- Opening Delimiter -

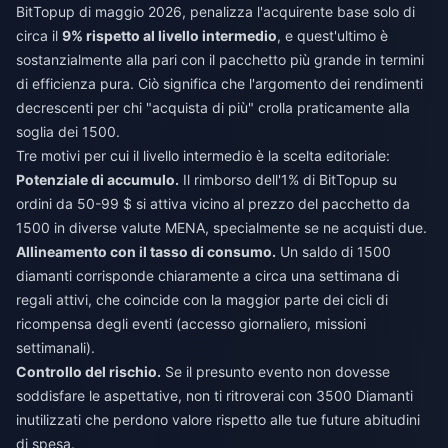
BitTopup di maggio 2026, penalizza l'acquirente base solo di
circa il
9% rispetto al livello intermedio
, e quest'ultimo è
sostanzialmente alla pari con il pacchetto più grande in termini
di efficienza pura. Ciò significa che l'argomento dei rendimenti
decrescenti per chi "acquista di più" crolla praticamente alla
soglia dei 1500.
Tre motivi per cui il livello intermedio è la scelta editoriale:
Potenziale di accumulo.
Il rimborso dell'1% di BitTopup su
ordini da 50-99 $ si attiva vicino al prezzo del pacchetto da
1500 in diverse valute MENA, specialmente se ne acquisti due.
Allineamento con il tasso di consumo.
Un saldo di 1500
diamanti corrisponde chiaramente a circa una settimana di
regali attivi, che coincide con la maggior parte dei cicli di
ricompensa degli eventi (accesso giornaliero, missioni
settimanali).
Controllo del rischio.
Se il presunto evento non dovesse
soddisfare le aspettative, non ti ritroverai con 3500 Diamanti
inutilizzati che perdono valore rispetto alle tue future abitudini
di spesa.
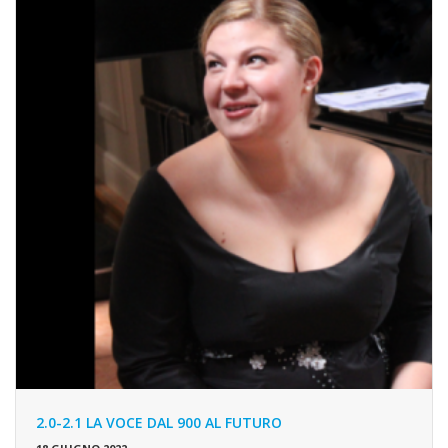
2.0-2.1 LA VOCE DAL 900 AL FUTURO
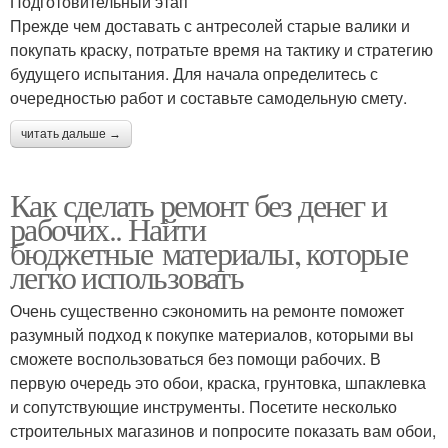
Подготовительный этап
Прежде чем доставать с антресолей старые валики и
покупать краску, потратьте время на тактику и стратегию
будущего испытания. Для начала определитесь с
очередностью работ и составьте самодельную смету.
читать дальше →
Как сделать ремонт без денег и
рабочих.. Найти
бюджетные материалы, которые
легко использовать
Очень существенно сэкономить на ремонте поможет
разумный подход к покупке материалов, которыми вы
сможете воспользоваться без помощи рабочих. В
первую очередь это обои, краска, грунтовка, шпаклевка
и сопутствующие инструменты. Посетите несколько
строительных магазинов и попросите показать вам обои,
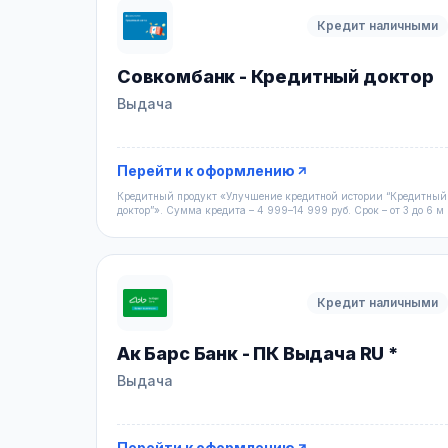
Кредит наличными
Совкомбанк - Кредитный доктор
Выдача
Перейти к оформлению
Кредитный продукт «Улучшение кредитной истории “Кредитный
доктор”». Сумма кредита – 4 999–14 999 руб. Срок – от 3 до 6 м
Кредит наличными
Ак Барс Банк - ПК Выдача RU *
Выдача
Перейти к оформлению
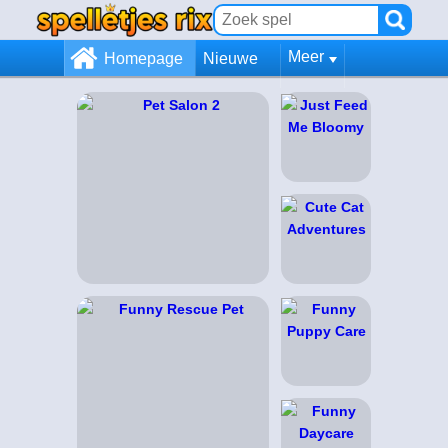
Meer
Homepage
Nieuwe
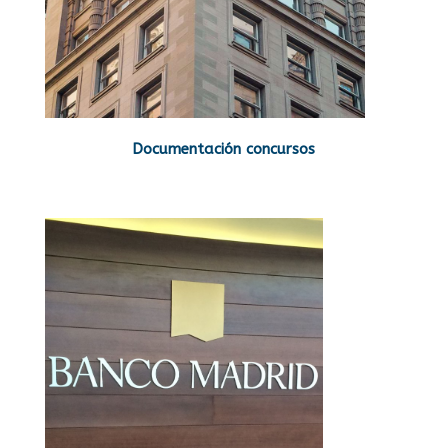
Documentación concursos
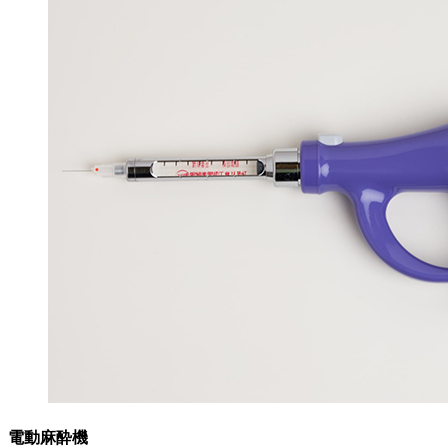
電動麻酔機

- Closing Delimiter -

WHAT TO WORK ON:
Could you transcribe all of the data exactly and omit the pictures?

EXERCISE SOLUTION:
BitTopup di maggio 2026, penalizza l'acquirente base solo di
circa il
9% rispetto al livello intermedio
, e quest'ultimo è
sostanzialmente alla pari con il pacchetto più grande in termini
di efficienza pura. Ciò significa che l'argomento dei rendimenti
decrescenti per chi "acquista di più" crolla praticamente alla
soglia dei 1500.
Tre motivi per cui il livello intermedio è la scelta editoriale:
Potenziale di accumulo.
Il rimborso dell'1% di BitTopup su
ordini da 50-99 $ si attiva vicino al prezzo del pacchetto da
1500 in diverse valute MENA, specialmente se ne acquisti due.
Allineamento con il tasso di consumo.
Un saldo di 1500
diamanti corrisponde chiaramente a circa una settimana di
regali attivi, che coincide con la maggior parte dei cicli di
ricompensa degli eventi (accesso giornaliero, missioni
settimanali).
Controllo del rischio.
Se il presunto evento non dovesse
soddisfare le aspettative, non ti ritroverai con 3500 Diamanti
inutilizzati che perdono valore rispetto alle tue future abitudini
di spesa.
2.0-2.1 LA VOCE DAL 900 AL FUTURO
Подготовительный этап
Прежде чем доставать с антресолей старые валики и
покупать краску, потратьте время на тактику и стратегию
будущего испытания. Для начала определитесь с
очередностью работ и составьте самодельную смету.
читать дальше →
Как сделать ремонт без денег и
рабочих.. Найти
бюджетные материалы, которые
легко использовать
Очень существенно сэкономить на ремонте поможет
разумный подход к покупке материалов, которыми вы
сможете воспользоваться без помощи рабочих. В
первую очередь это обои, краска, грунтовка, шпаклевка
и сопутствующие инструменты. Посетите несколько
строительных магазинов и попросите показать вам обои,
Кредит наличными
Совкомбанк - Кредитный доктор
Выдача
Перейти к оформлению
Кредитный продукт «Улучшение кредитной истории “Кредитный
доктор”». Сумма кредита – 4 999–14 999 руб. Срок – от 3 до 6 м
Кредит наличными
Ак Барс Банк - ПК Выдача RU *
Выдача
Перейти к оформлению
Meer
Homepage
Nieuwe
Documentación concursos
電動麻酔機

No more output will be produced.